═════ Dataset content ═════

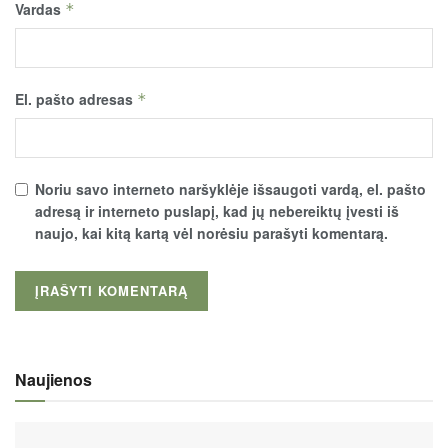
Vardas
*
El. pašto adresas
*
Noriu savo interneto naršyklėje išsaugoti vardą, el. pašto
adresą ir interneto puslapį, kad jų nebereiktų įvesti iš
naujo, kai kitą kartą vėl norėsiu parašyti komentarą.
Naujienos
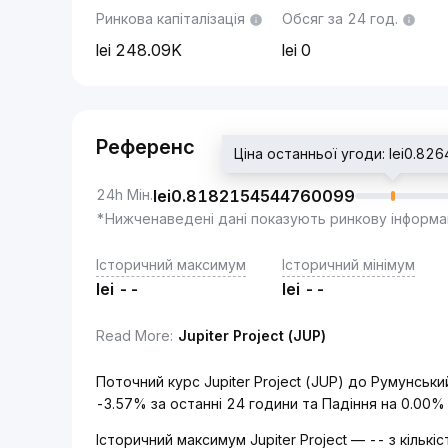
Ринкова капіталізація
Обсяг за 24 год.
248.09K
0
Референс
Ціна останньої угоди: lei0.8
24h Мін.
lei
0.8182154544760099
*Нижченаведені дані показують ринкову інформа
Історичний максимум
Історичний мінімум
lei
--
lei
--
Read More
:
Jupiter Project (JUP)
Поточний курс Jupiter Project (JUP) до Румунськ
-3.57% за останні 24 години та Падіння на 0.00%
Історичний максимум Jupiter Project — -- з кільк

═════

What needs to be done :: Leave the images out and transcribe the remaining data above word for word.

Answer area ::
Vardas
*
El. pašto adresas
*
Noriu savo interneto naršyklėje išsaugoti vardą, el. pašto
adresą ir interneto puslapį, kad jų nebereiktų įvesti iš
naujo, kai kitą kartą vėl norėsiu parašyti komentarą.
Naujienos
Ринкова капіталізація
Обсяг за 24 год.
248.09K
0
Референс
Ціна останньої угоди: lei0.8
24h Мін.
lei
0.8182154544760099
*Нижченаведені дані показують ринкову інформа
Історичний максимум
Історичний мінімум
lei
--
lei
--
Read More
:
Jupiter Project (JUP)
Поточний курс Jupiter Project (JUP) до Румунськ
-3.57% за останні 24 години та Падіння на 0.00%
Історичний максимум Jupiter Project — -- з кільк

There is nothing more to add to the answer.